We’re calling for grant applications to accelerate the accuracy and completeness of bird bioacoustics in Tasmania.

Why birds?

Birds are powerful indicators of ecosystem health. They respond quickly to environmental change, occupy diverse ecological niches, and play critical roles in pollination, seed dispersal, and pest control.

Thanks to advances in passive acoustic monitoring and machine learning, we can now detect and track many species using sound – but only if we have the data.

Right now, many Tasmanian bird species are missing or poorly represented in acoustic models. In some cases, existing recordings haven’t been surfaced or annotated. In others, there may be no recordings at all.

This is a solvable problem. We have the tools, the knowledge and the urgency. What’s needed is a targeted push to gather, improve and share data so Tasmanian birds can be more reliably detected and ecological change more easily tracked.

What we’re looking for

We see an emerging space opening up as the technology matures for recording and identifying bird audio.

Tasmania has a rich environment for birds, but not all of them are easily identifiable with existing machine-learning models. This is the right time to improve species identification by getting more species recordings annotated and into AI recognisers, to accelerate the availability and usefulness of Tasmanian bird audio data so that species can be more accurately identified and monitored.

We are seeking proposals from Tasmanians and Tasmanian organisations capable of contributing to one or more of the following components:

1. Understanding which species we should prioritise

Some species are well-represented and easily identified in existing machine-learning models, and others are not. Some species are more ecologically significant than others, or better biodiversity indicators, or more endangered. We need to identify which species to prioritise.
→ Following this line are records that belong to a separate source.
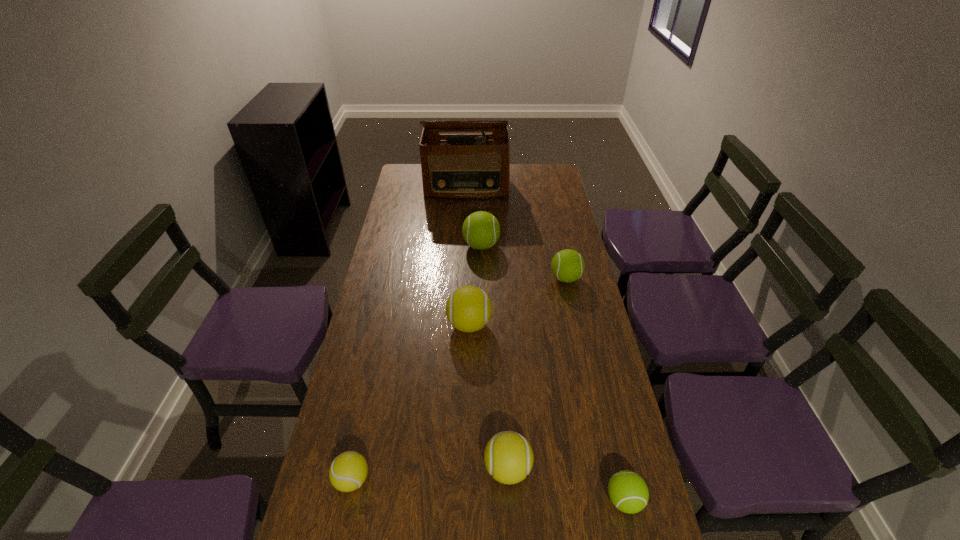 Image resolution: width=960 pixels, height=540 pixels. Identify the location of free point between the tallest object and the farthest yellow tennis ball. (468, 256).

Locate an element on the screen. This screenshot has height=540, width=960. vacant space that is in between the biggest yellow tennis ball and the smallest green tennis ball is located at coordinates (546, 412).

At what (x,y) coordinates should I click in order to perform the action: click on object that stands as the sixth closest to the second farthest tennis ball. Please return your answer as a coordinate pair (x, y). Looking at the image, I should click on coord(348,471).

Find the location of a particular element. The width and height of the screenshot is (960, 540). object that is the sixth closest one to the smallest yellow tennis ball is located at coordinates (454, 166).

Locate which tennis ball is the fifth closest to the second biggest green tennis ball. Please provide its 2D coordinates. Your answer should be formatted as a tuple, i.e. [(x, y)], where the tuple contains the x and y coordinates of a point satisfying the conditions above.

[(348, 471)]

Locate which tennis ball is the fifth closest to the farthest green tennis ball. Please provide its 2D coordinates. Your answer should be formatted as a tuple, i.e. [(x, y)], where the tuple contains the x and y coordinates of a point satisfying the conditions above.

[(628, 492)]

Locate an element on the screen. green tennis ball that is the second closest to the smallest yellow tennis ball is located at coordinates (567, 265).

The image size is (960, 540). I want to click on the closest green tennis ball relative to the second farthest object, so click(567, 265).

This screenshot has height=540, width=960. Identify the location of yellow tennis ball that stands as the second closest to the nearest green tennis ball. (468, 308).

What are the coordinates of `yellow tennis ball that stands as the closest to the leftmost tennis ball` in the screenshot? It's located at coord(508,457). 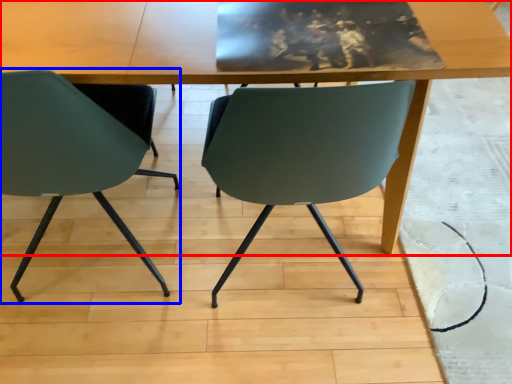 Question: Which object appears closest to the camera in this image, table (highlighted by a red box) or chair (highlighted by a blue box)?

Choices:
 (A) table
 (B) chair

Answer: (B) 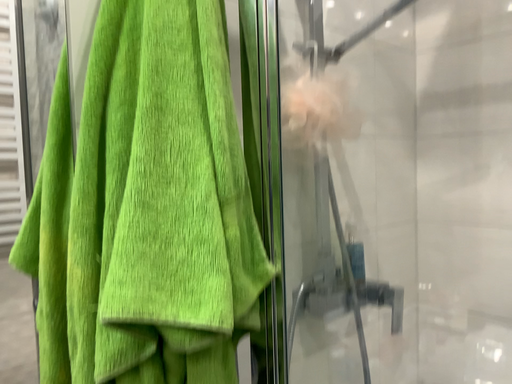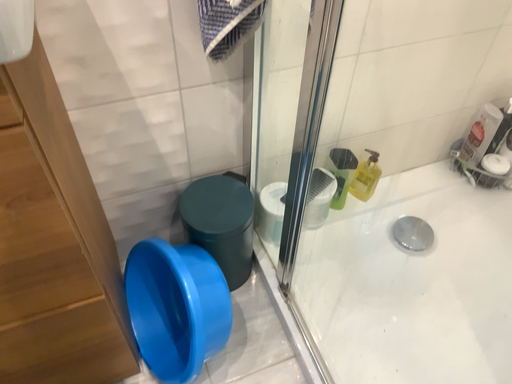 Question: How did the camera likely rotate when shooting the video?

Choices:
 (A) rotated right
 (B) rotated left

Answer: (B) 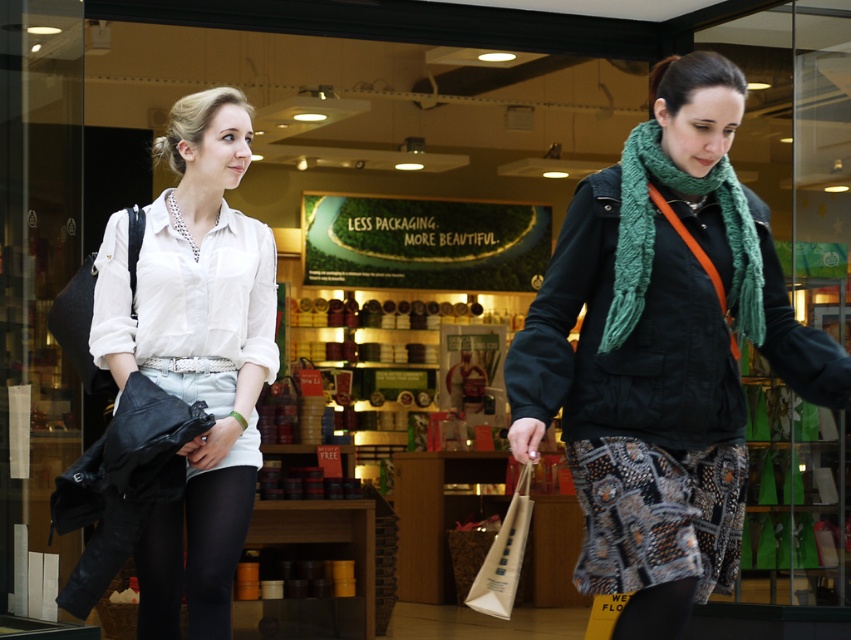 Does white matte shirt at center have a larger size compared to green knitted scarf at center?

Correct, white matte shirt at center is larger in size than green knitted scarf at center.

Consider the image. Who is positioned more to the right, white matte shirt at center or green knitted scarf at center?

green knitted scarf at center is more to the right.

Who is more distant from viewer, [227,349] or [644,180]?

Point [227,349]

In order to click on white matte shirt at center in this screenshot , I will do `click(195, 353)`.

Is green knitted scarf at center to the right of white paper bag at lower center from the viewer's perspective?

Indeed, green knitted scarf at center is positioned on the right side of white paper bag at lower center.

Does green knitted scarf at center appear on the left side of white paper bag at lower center?

Incorrect, green knitted scarf at center is not on the left side of white paper bag at lower center.

Between point (706, 180) and point (493, 563), which one is positioned in front?

Point (706, 180) is more forward.

Identify the location of green knitted scarf at center. The width and height of the screenshot is (851, 640). (654, 236).

Between point (161, 506) and point (710, 180), which one is positioned in front?

Positioned in front is point (710, 180).

Consider the image. Is the position of black tights at lower left less distant than that of green knitted scarf at center?

No.

Does point (206, 636) come closer to viewer compared to point (621, 275)?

2. Uncovering, identifying and annotating existing recordings of priority species

There are hard drives in cupboards just waiting for someone (perhaps a machine) to listen to them. We welcome efforts to surface, digitise, and annotate your existing recordings.

3. Making and annotating new recordings of priority species

Some species may require new field recordings – whether via autonomous recording units or focal methods. We’re open to both.